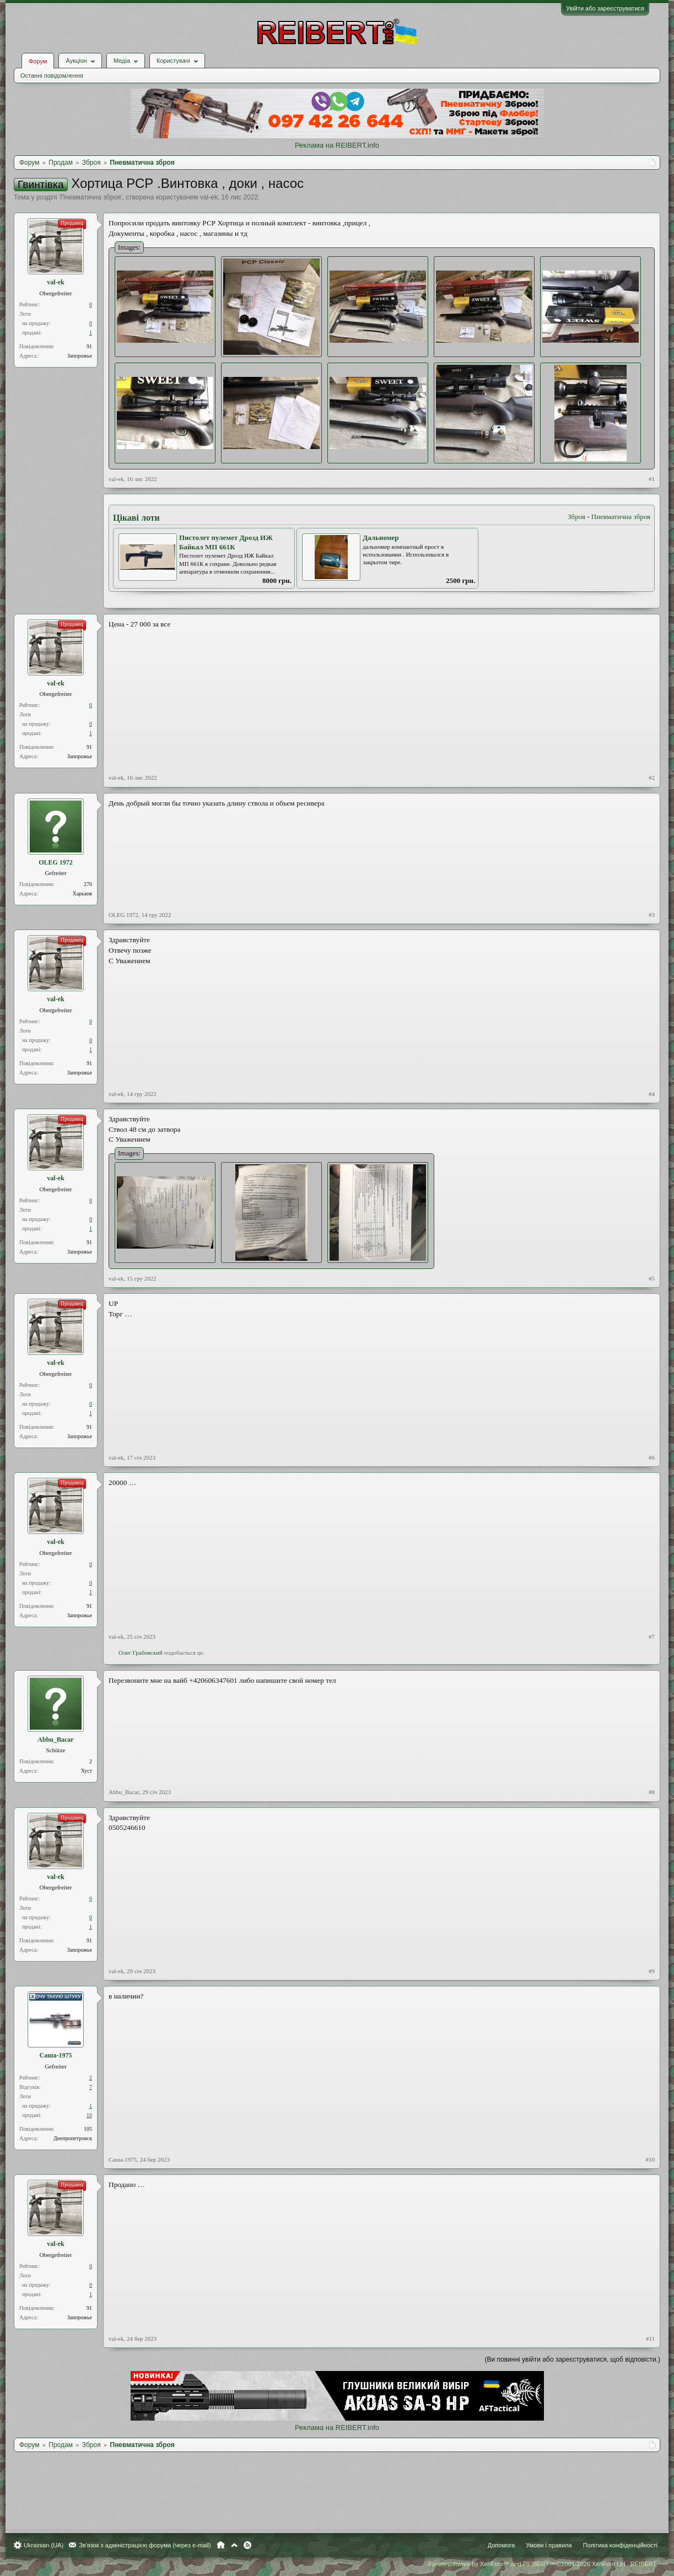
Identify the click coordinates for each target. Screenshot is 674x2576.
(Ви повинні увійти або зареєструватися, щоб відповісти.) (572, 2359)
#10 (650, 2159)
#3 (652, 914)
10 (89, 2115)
...
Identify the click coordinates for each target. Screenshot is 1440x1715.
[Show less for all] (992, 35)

**What the exercise asks:** In the data above, which lines include "Screenshot"? Return those lines.

**Your solution:**
Identify the click coordinates for each target. Screenshot is 674x2576.
Identify the click coordinates for each target. Screenshot is 1440x1715.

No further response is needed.